How to pick your string library in Haskell
August 2, 2010Notice. Following a critique from Bryan O’Sullivan, I’ve restructured the page.
“How do the different text handling libraries compare, and when should we use which package?” asks Chris Eidhof. The latter question is easier to answer. Use bytestring for binary data—raw bits and bytes with no explicit information as to semantic meaning. Use text for Unicode data representing human written languages, usually represented as binary data equipped with a character encoding. Both (especially bytestring) are widely used and are likely to become—if they are not already—standards.
There are, however, a lot more niche string handling libraries on Hackage. Having not used all of them in substantial projects, I will refrain on judging them on stability or implementation; instead, we’ll categorize them on the niche they fill. There are several axes that a string library or module may be categorized on:
- Binary or text? Binary is raw bits and bytes: it carries no explicit information about what a
0or0x0Ameans.
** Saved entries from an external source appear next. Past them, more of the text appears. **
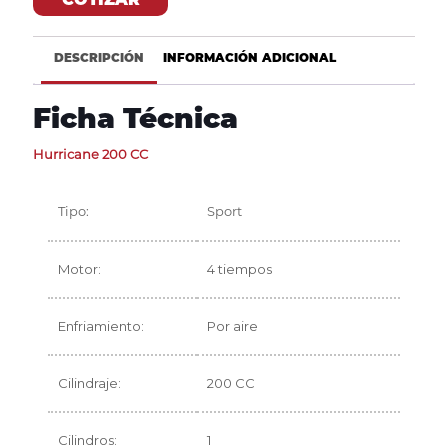
DESCRIPCIÓN
INFORMACIÓN ADICIONAL
Ficha Técnica
Hurricane 200 CC
Tipo:
Sport
Motor:
4 tiempos
Enfriamiento:
Por aire
Cilindraje:
200 CC
Cilindros:
1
Text is meant to represent human language and is usually binary data equipped with a character encoding. This is the most important distinction for a programmer to know about. - If text, ASCII, 8-bit or Unicode? ASCII is simple but English-only; 8-bit (e.g. Latin-1) is ubiquitous and frequently necessary for backwards compatibility; Unicode is the “Right Way” but somewhat complicated. Unicode further asks, What in-memory encoding? UTF-16 is easy to process while UTF-8 can be twice as memory efficient for English text. Most languages pick Unicode and UTF-16 for the programmer.
- Unpacked or packed? Unpacked strings, the native choice, are just linked lists of characters. Packed strings are classic C arrays, allowing efficient processing and memory use. Most languages use packed strings: Haskell is notable (or perhaps notorious) in its usage of linked lists.
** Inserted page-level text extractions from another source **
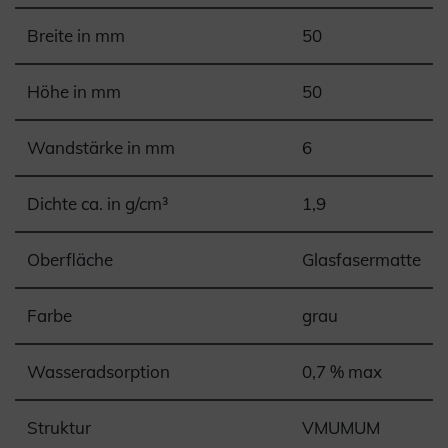
Breite in mm
50
Höhe in mm
50
Wandstärke in mm
6
Dichte ca. in g/cm³
1,9
Oberfläche
Glasfasermatte
Farbe
grau
Wasseradsorption
0,7 % max
Struktur
VMUMUM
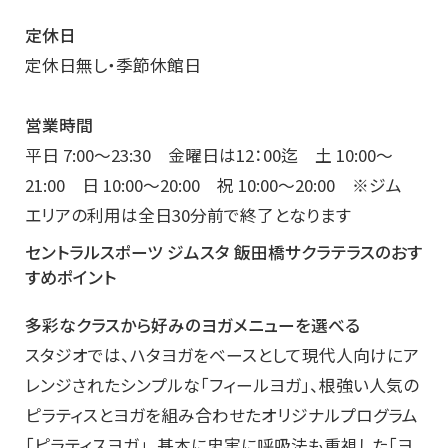
定休日
定休日無し・季節休館日
営業時間
平日 7:00～23:30 金曜日は12：00迄 土 10:00～
21:00 日 10:00～20:00 祝 10:00～20:00 ※ジム
エリアの利用は全日30分前で終了となります
セントラルスポーツ ジムスタ 飯田橋サクラテラスのおす
すめポイント
多彩なクラスから好みのヨガメニューを選べる
スタジオでは、ハタヨガをベースとして現代人向けにア
レンジされたシンプルな「フィールヨガ」、根強い人気の
ピラティスとヨガを組み合わせたオリジナルプログラム
「ピラティスヨガ」、基本に忠実に呼吸法も重視した「ヨ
- Lazy or strict? Laziness is more flexible, allowing for things like streaming. Strict strings must be held in memory in their entirety, but can be faster when the whole string would have needed to be computed anyway. Packed lazy representations tend to use chunking to reduce the number of generated thunks. Needless to say, strict strings are the classic interpretation, although lazy strings have useful applications for streaming.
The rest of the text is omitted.